Pienso en aquellos días con un sentimiento de culpabilidad. Soy de los que se formó en universidades más ideologizadas que las de hoy, reductos de contracultura con añoranza de la revolución del 68. En el caso valenciano, revolución y nacionalismo eran sentimientos hermanados si se tiene en cuenta lo que este último representaba de liberación de un pueblo, una cultura y una lengua sometidos durante siglos. No era extraño que en el aula entrara alguno con el Gara debajo del brazo y cierto aire soberbio. La aparición en los primeros años 90 de alguna compañera que venía del País Vasco y que se había implicado en movimientos como Basta Ya fue una ruptura de esquemas. La ubicación de oprimidos y agresores no era tan clara como algunos aún sostenían (sosteníamos) desde planteamientos heredados del tardofranquismo. Para entender aquellos años, y toda la vileza que nos impregnó, la pertenencia a organizaciones pacifistas de este tipo era mejor llevarla con discreción en entornos marcadamente ‘rojos’ como las aulas de una facultad de letras.

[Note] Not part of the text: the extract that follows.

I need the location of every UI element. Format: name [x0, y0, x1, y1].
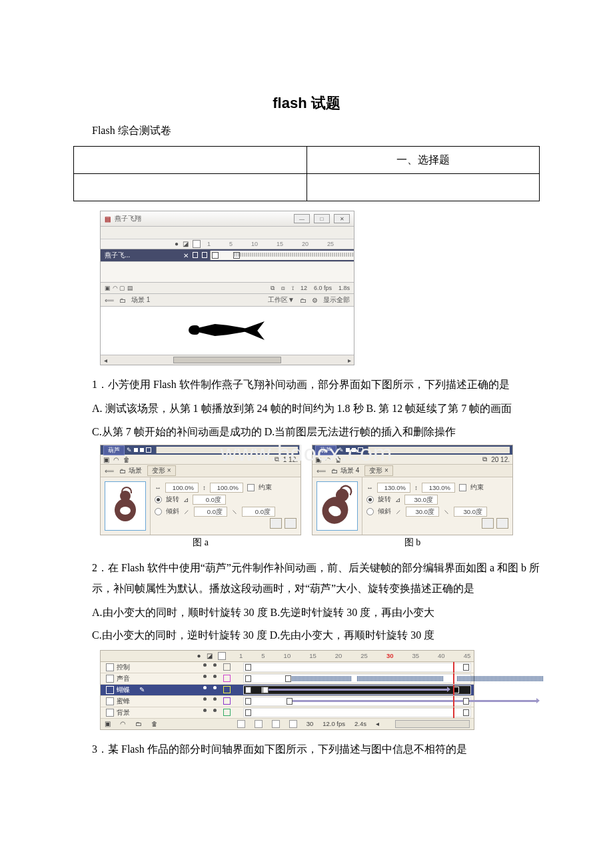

La proximidad de la violencia gratuita de los ‘comandos itinerantes’ y, en lo personal, ver en 1992 la sangre a cien metros del aula cambió muchas cosas. Pero después de lo de Miguel Ángel Blanco ya no había vendas posibles. Un cuarto de siglo después, leo que uno de los tres del comando que ejecutó aquella operación se suicidó y los otros dos, él y ella, son pareja en una prisión y se mantienen en el sector duro de los presos que justifica la violencia. Me produce una sensación extraña pensar que de la muerte y la barbarie puede surgir también el amor.

Veinticinco años después del asesinato de Miguel Ángel Blanco y del espíritu de Ermua queda demasiada división. No hay paz auténtica si no se acaba con el estigma de vencedores y vencidos. Perdimos todos. Perdimos vidas y caímos en demasiados errores. Ganamos todos cuando —demasiado tarde— todos supimos que no había salida para la violencia. Para los que se mancharon las manos de sangre solo cabe la justicia. Ahora, antes y siempre. Para los que apoyaron social y políticamente la barbarie (herederos, se les suele llamar) se deberían borrar estigmas en aras de una convivencia real, y se debería esperar una condena sincera del terror. Eso pienso, a cientos de kilómetros de distancia, pero puedo volver a estar equivocado cuando leo que la hermana de Blanco sigue recibiendo algún insulto en Ermua, un lugar sin tumba en paz aún para Miguel Ángel. La sombra de la barbarie sigue pesando.